Re: Bicycle Quarterly Reviews the Love #3
Quote:
Originally Posted by
Jan Heine
To summarize, the Pegoretti’s sizing gives you a hint at its apparent audience. It’s sized for casual riders who don’t want to/can’t stretch out on the bike like a racer.
This is where my head starts aching. The disconnect between this statement and the painfully inappropriate set-up of the tested bike - a Brooks saddle that's got to position the rider at least 2cm forward of where he should be, a stem that's probably another 2-3cm too short - is enormous.

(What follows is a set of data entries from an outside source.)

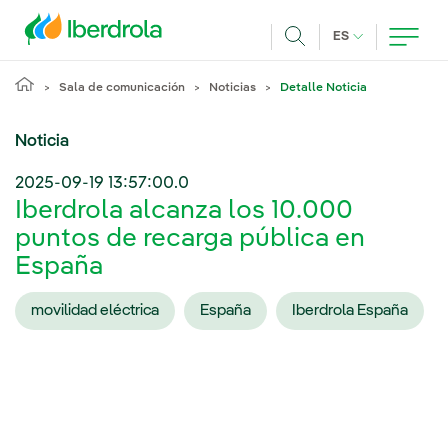
Pasar al contenido principal
IDIOMA ACTUA
ES
Buscar
Sala de comunicación
Noticias
Detalle Noticia
Noticia
2025-09-19 13:57:00.0
Iberdrola alcanza los 10.000
puntos de recarga pública en
España
movilidad eléctrica
España
Iberdrola España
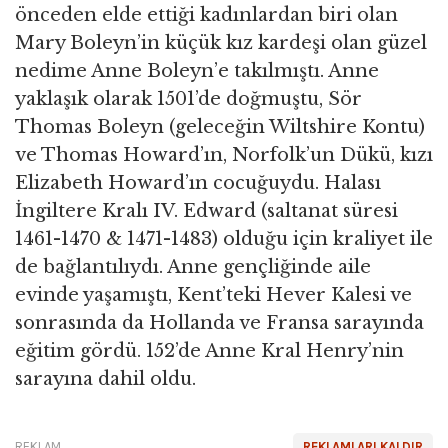
önceden elde ettiği kadınlardan biri olan
Mary Boleyn’in küçük kız kardeşi olan güzel
nedime Anne Boleyn’e takılmıştı. Anne
yaklaşık olarak 1501’de doğmuştu, Sör
Thomas Boleyn (geleceğin Wiltshire Kontu)
ve Thomas Howard’ın, Norfolk’un Dükü, kızı
Elizabeth Howard’ın cocuğuydu. Halası
İngiltere Kralı IV. Edward (saltanat süresi
1461-1470 & 1471-1483) olduğu için kraliyet ile
de bağlantılıydı. Anne gençliğinde aile
evinde yaşamıştı, Kent’teki Hever Kalesi ve
sonrasında da Hollanda ve Fransa sarayında
eğitim gördü. 152’de Anne Kral Henry’nin
sarayına dahil oldu.
REKLAM
REKLAMLARI KALDIR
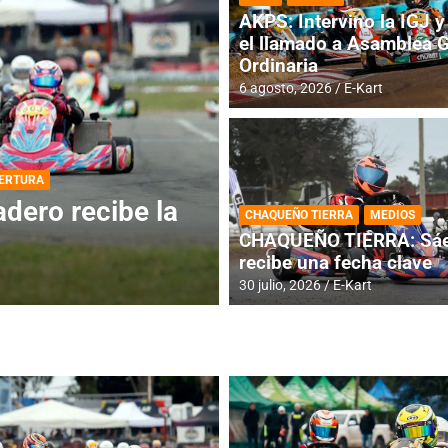
AKPS: Intervino la IGJ y 
el llamado a Asamblea 
Ordinaria
6 agosto, 2026
E-Kart
DESTACADA
INFORME CENTRAL
ios para la
RMC BUENOS AIR
CHAQUEÑO TIERRA
MEDIOS
histórica en Bar
CHAQUEÑO TIERRA: Sáe
recibe una fecha clave
4 agosto, 2026
E-Kart
30 julio, 2026
E-Kart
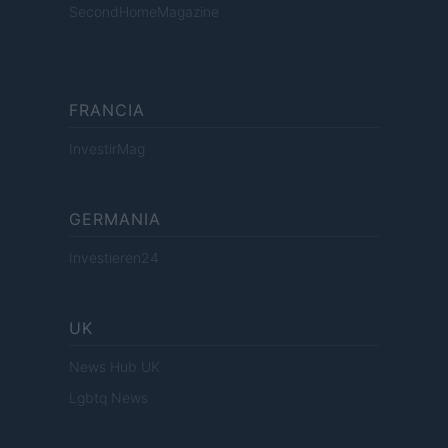
SecondHomeMagazine
FRANCIA
InvestirMag
GERMANIA
Investieren24
UK
News Hub UK
Lgbtq News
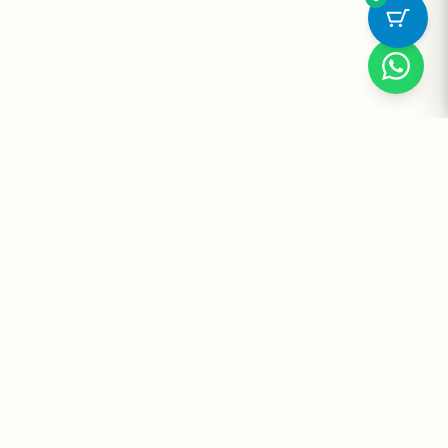
Suplementos Premium Importados — Entrega Segura no Brasil
e no Mundo. Desde 2008 promovendo saúde e bem-estar.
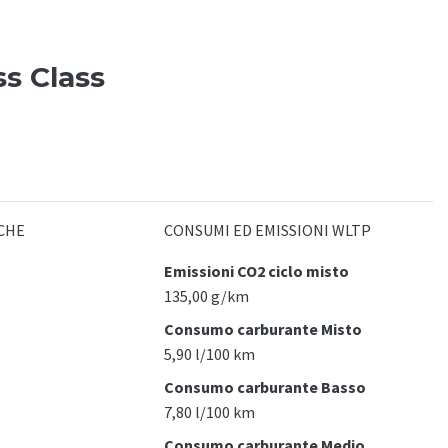
ss Class
CHE
CONSUMI ED EMISSIONI WLTP
Emissioni CO2 ciclo misto
135,00 g/km
Consumo carburante Misto
5,90 l/100 km
Consumo carburante Basso
7,80 l/100 km
Consumo carburante Medio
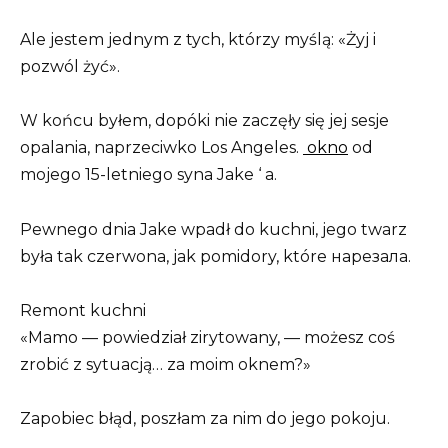
Ale jestem jednym z tych, którzy myślą: «Żyj i
pozwól żyć».
W końcu byłem, dopóki nie zaczęły się jej sesje
opalania, naprzeciwko Los Angeles.
okno
od
mojego 15-letniego syna Jake ‘ a.
Pewnego dnia Jake wpadł do kuchni, jego twarz
była tak czerwona, jak pomidory, które нарезала.
Remont kuchni
«Mamo — powiedział zirytowany, — możesz coś
zrobić z sytuacją… za moim oknem?»
Zapobiec błąd, poszłam za nim do jego pokoju.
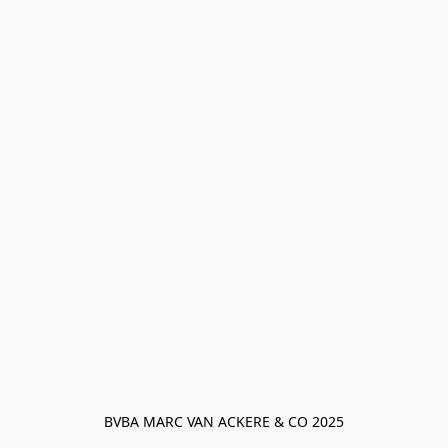
BVBA MARC VAN ACKERE & CO 2025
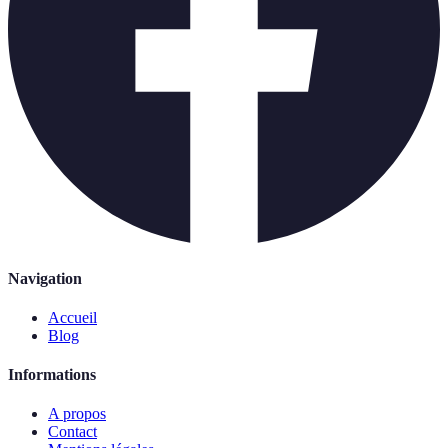
Navigation
Accueil
Blog
Informations
A propos
Contact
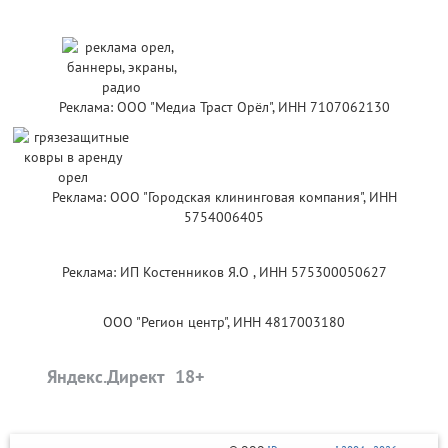
Реклама: ООО "Медиа Траст Орёл", ИНН 7107062130
Реклама: ООО "Городская клининговая компания", ИНН
5754006405
Реклама: ИП Костенников Я.О , ИНН 575300050627
ООО "Регион центр", ИНН 4817003180
Яндекс.Директ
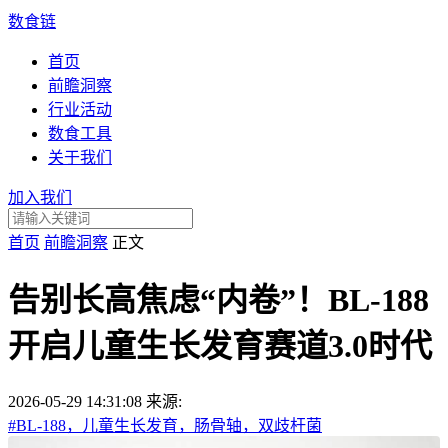
数食链
首页
前瞻洞察
行业活动
数食工具
关于我们
加入我们
首页
前瞻洞察
正文
告别长高焦虑“内卷”！BL-188
开启儿童生长发育赛道3.0时代
2026-05-29 14:31:08
来源:
#BL-188，儿童生长发育，肠骨轴，双歧杆菌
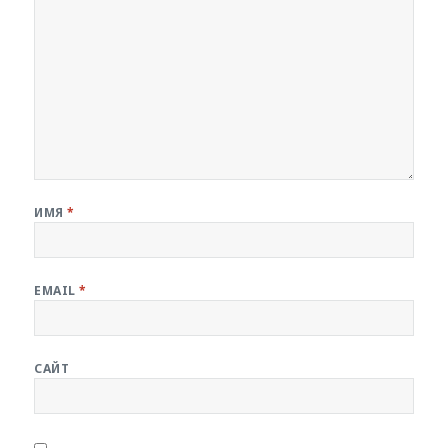
ИМЯ
*
EMAIL
*
САЙТ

http://www.vintagebicyclepress.com/i...egoLove800.jpg
That frame is way, way too big for the rider. Period. A properly sized frame - with a modern saddle, setback seatpost and stem that allowed the rider to balance between the wheels - would ride completely differently than the tested configuration. Anyone who thinks this bike is well set up: Please go look at the Pegorettis in the gallery.
This leaves me to draw one of two conclusions, neither of which is favorable to Mr. Heine. Either he does not know how to properly size and set up a bicycle, or he doesn't care that this one is set up like a clown bike.
Re: Bicycle Quarterly Reviews the Love #3
Quote:
Originally Posted by
hampco
Just for the sake of argument - and not to try pile on here - I offer a picture of a frame that Dario built for me. I gave him very little input other than size and I requested steel. The bike is/was perfect but I sold to a pal who wanted it more than I. Imagine if Jan had done the same, possibly specifying that he likes flexy frames with lots of fork rake - my guess is that this whole brouhaha would be considerably different.
If you don't ask for what you want you probably won't get it.
Anyway...
I cried when I saw a picture of that bike, AND read that you had sold it to someone else.
I was ready to pony up cash for that.
Re: Bicycle Quarterly Reviews the Love #3
well, I certainly don't want to get in the pissing match that this thread is right on the edge of, but I will say this...
Whether you agree with Jan or not, you have to say he did have the balls to come on here after pages of some pretty bad insults and try to explain his review in question without the hint of confrontation...
Re: Bicycle Quarterly Reviews the Love #3
Quote:
Originally Posted by
Fourflys
well, I certainly don't want to get in the pissing match that this thread is right on the edge of, but I will say this...
Whether you agree with Jan or not, you have to say he did have the balls to come on here after pages of some pretty bad insults and try to explain his review in question without the hint of confrontation...
I agree. I don't agree with Jan but I respect his coming here.
dave
Re: Bicycle Quarterly Reviews the Love #3
Quote:
Originally Posted by
Jan Heine
I just returned from a long ride this weekend, and was a bit surprised by the brouhaha on this list. It appears that few of the commenters have read the article, and that there are some misperceptions about what we wrote.
...............
In the end, most purchases are aesthetic choices, anyhow. People buy a Porsche or Ferrari because they like the looks, the story behind it, but not because they will get from A to B faster than they would in a Subaru WRX Sti. There is nothing wrong with aesthetic choices, but magazine tests have to provide the facts. The aesthetic choices are up to the readers. That way, Porsche drivers aren't disappointed when they get passed by a well-driven Subaru on the twisty road in the mountains. That is why we never have a "Bike of the Year" or even a comparison test – each bike appeals to different people. If you like your Pegoretti, then it is the right bike for you.
Jan Heine
Editor
Bicycle Quarterly
Vintage Bicycle Press -- Home Page
Jeesus.
That is really all I can say.
Jeeesus.
I don't think there are any mis-perceptions.